Data is immutable, so we don't have to worry about keeping data coherent between.. anything. Whether it is two processes or two nodes. New data is can be constructed with reference to old data without fear that the old data will be modified. So, "mutation" is really just new data with a reference to the old unchanged data. This greatly lowers the churn in creating new data. It also means everything can just pass (process to process or node to node) what it has without feature it will be out of date.
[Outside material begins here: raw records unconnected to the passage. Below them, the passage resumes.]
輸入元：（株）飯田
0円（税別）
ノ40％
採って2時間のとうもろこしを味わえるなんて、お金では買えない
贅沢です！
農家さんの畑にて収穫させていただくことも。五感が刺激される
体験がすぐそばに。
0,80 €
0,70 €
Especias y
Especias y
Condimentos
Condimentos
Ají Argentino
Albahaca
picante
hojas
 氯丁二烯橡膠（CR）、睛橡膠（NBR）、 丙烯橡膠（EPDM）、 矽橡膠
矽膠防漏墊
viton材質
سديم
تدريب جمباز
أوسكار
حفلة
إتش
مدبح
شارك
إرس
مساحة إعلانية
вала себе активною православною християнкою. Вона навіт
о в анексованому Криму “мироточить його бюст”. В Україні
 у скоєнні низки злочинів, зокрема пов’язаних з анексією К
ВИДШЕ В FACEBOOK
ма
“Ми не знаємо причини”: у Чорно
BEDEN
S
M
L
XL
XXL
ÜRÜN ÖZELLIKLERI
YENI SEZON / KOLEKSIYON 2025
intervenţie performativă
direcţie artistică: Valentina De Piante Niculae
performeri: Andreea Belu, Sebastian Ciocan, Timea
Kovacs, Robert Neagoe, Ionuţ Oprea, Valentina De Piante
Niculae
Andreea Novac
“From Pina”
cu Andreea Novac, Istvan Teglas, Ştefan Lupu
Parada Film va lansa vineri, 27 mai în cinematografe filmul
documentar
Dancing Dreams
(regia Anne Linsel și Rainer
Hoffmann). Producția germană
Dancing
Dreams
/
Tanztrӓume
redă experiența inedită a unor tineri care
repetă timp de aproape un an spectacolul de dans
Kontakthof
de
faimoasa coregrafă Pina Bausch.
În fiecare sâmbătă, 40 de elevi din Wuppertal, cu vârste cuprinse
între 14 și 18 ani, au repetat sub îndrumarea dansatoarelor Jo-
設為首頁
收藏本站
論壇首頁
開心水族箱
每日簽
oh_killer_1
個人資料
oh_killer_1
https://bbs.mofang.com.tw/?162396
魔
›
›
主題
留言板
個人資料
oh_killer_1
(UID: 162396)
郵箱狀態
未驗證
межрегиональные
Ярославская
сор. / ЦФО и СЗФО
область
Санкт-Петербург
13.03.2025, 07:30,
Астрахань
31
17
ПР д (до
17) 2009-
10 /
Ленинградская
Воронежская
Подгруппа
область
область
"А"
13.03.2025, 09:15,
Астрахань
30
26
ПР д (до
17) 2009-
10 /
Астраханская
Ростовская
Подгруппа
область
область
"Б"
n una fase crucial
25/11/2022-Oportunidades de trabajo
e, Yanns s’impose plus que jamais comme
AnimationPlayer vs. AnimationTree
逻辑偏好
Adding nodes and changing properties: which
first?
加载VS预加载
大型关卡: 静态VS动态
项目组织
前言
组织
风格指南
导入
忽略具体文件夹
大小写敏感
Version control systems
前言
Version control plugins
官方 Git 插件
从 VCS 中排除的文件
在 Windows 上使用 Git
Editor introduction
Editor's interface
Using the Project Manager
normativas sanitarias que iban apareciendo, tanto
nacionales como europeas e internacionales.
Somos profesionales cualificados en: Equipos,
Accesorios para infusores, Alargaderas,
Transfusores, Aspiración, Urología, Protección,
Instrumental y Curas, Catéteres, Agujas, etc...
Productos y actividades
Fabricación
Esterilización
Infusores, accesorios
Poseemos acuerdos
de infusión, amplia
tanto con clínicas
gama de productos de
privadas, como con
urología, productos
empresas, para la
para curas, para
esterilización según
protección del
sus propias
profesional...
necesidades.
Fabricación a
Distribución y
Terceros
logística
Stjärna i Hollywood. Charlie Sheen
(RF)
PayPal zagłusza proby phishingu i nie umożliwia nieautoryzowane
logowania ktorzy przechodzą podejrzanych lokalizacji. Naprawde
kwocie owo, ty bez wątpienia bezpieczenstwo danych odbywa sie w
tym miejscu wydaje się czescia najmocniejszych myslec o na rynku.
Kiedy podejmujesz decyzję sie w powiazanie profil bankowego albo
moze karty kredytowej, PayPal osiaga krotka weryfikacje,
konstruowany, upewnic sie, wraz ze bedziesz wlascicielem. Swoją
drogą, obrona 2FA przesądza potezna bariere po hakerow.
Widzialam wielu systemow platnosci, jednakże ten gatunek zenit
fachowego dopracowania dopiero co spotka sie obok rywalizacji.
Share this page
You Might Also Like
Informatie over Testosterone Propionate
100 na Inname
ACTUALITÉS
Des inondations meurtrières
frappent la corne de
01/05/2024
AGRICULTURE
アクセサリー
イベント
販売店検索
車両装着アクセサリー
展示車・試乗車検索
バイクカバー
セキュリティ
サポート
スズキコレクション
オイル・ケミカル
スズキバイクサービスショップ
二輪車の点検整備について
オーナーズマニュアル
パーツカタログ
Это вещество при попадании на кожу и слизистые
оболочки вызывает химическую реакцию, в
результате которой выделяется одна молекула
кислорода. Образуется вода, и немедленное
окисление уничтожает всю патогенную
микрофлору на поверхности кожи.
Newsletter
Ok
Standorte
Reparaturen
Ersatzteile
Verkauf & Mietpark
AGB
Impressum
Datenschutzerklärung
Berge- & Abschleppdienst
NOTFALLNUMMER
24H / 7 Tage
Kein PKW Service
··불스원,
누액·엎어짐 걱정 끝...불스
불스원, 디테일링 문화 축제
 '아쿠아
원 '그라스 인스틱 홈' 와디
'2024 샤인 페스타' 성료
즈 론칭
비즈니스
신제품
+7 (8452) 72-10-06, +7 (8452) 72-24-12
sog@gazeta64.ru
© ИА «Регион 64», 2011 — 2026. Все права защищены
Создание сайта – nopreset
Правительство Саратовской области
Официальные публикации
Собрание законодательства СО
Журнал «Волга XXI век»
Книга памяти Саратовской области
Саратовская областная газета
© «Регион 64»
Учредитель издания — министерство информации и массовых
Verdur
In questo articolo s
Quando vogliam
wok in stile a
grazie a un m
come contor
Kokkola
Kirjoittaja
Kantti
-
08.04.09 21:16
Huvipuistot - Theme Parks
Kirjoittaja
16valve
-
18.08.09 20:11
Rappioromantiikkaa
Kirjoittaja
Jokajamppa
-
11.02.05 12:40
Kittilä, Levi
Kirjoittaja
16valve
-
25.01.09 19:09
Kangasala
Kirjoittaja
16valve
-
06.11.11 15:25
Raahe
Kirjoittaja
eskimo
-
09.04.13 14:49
Everything is defined in modules. Modules define what we would think of in OOP as namespaces, structures, classes/types, and class functions. Importantly, they only define functionality. Modules do not have state. Therefore, functions accept some set of inputs, create new data from the inputs (no mutation), and return some output. This makes it very easy reason about what the code is doing if you keep the modules well defined and reasonably sized. This code can be shared around easily, too. It's got no state and is immutable.
Processes are an abstraction. You can think of them as thread, but they're really just a stack and and a little book keeping. A BEAM VM will normally of real threads equal to the number of CPUs in the machine. Each real thread will then exclusively pick a process, load the book keeping, point itself to the stack, and execute bytecode for a period of time. When done, it will mark the changes in the book keeping, and move to the next process. This is very lightweight, so literally millions can run on a single computer. Because they are self contained, they're easy to clean up. Processes also expose standard set of interfaces for communication, a pub/sub system. Again, immutable messages are sent back and forth. So, it doesn't matter if it's the same node or not.
Finally, everything is abstracted to the notion of nodes with in a cluster. By default, anything you executes on the local node, but you can specify otherwise. I can execute a module call on another machine or spawn a new process on another machine. It just means a little more information in the call, but it's the same exact concept programmatically. Also, it's possible group processes into named services. You can call a named service and it will know what processes to contact. It's a very low barrier to entry to parallelize your code if you just write it that way.
When you start thinking in terms of how structure you code for BEAM, you inherently get easy access to scalability.